JPS62245294A

JPS62245294A - Voice recognition system

Info

Publication number: JPS62245294A
Application number: JP61089139A
Authority: JP
Inventors: 沢井　秀文
Original assignee: Ricoh Co Ltd
Current assignee: Ricoh Co Ltd
Priority date: 1986-04-17
Filing date: 1986-04-17
Publication date: 1987-10-26

Abstract

(57)【要約】本公報は電子出願前の出願データであるた
め要約のデータは記録されません。(57) [Summary] This bulletin contains application data before electronic filing, so abstract data is not recorded.

Description

【発明の詳細な説明】挟権衾夏本発明は、音声認識装置、パターンマツチング、信号の
コード化等の技術分野において使用して好適な音声認識
方式に関する。DETAILED DESCRIPTION OF THE INVENTION The present invention relates to a speech recognition method suitable for use in technical fields such as speech recognition devices, pattern matching, and signal coding.

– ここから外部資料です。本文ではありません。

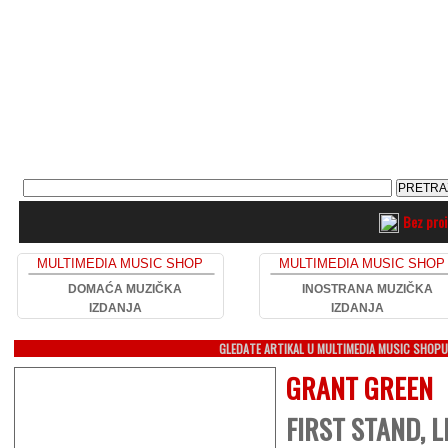
Bez pro
MULTIMEDIA MUSIC SHOP
MULTIMEDIA MUSIC SHOP
DOMAĆA MUZIČKA
INOSTRANA MUZIČKA
IZDANJA
IZDANJA
GLEDATE ARTIKAL U MULTIMEDIA MUSIC SHOP
GRANT GREEN
FIRST STAND, L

灸米技帆未知入力音声パターンと標準音声パターンを共に代表ベ
クトルのコード列に変換するベクトル量子化の手法を基
礎とした音声認識方法について、例えば、特公昭５９−
９９５００号公報が述べられているが、該公報に記載さ
れた発明においては。Regarding a speech recognition method based on a vector quantization method that converts both an unknown input speech pattern and a standard speech pattern into a code string of representative vectors, for example,
No. 99500 is mentioned, but in the invention described in the publication.

距離尺度や代表ベクトルの木構造化等の工夫が凝らされ
ているが、特に、不特定話者向きの音声認識方式に適用
する場合に対しては言及されていない、不特定話者向き
の音声認識においては、辞書の構成法２代表ベクトルの
構造化、距離テーブルの作成法、入力音声のベクトル量
子化法等の効率的なシステム構成が必要である。Although efforts have been made to create a tree structure of distance measures and representative vectors, there is no mention of application to speech recognition methods for unspecified speakers. In recognition, efficient system configurations such as dictionary construction methods, structuring of representative vectors, distance table creation methods, and vector quantization methods for input speech are required.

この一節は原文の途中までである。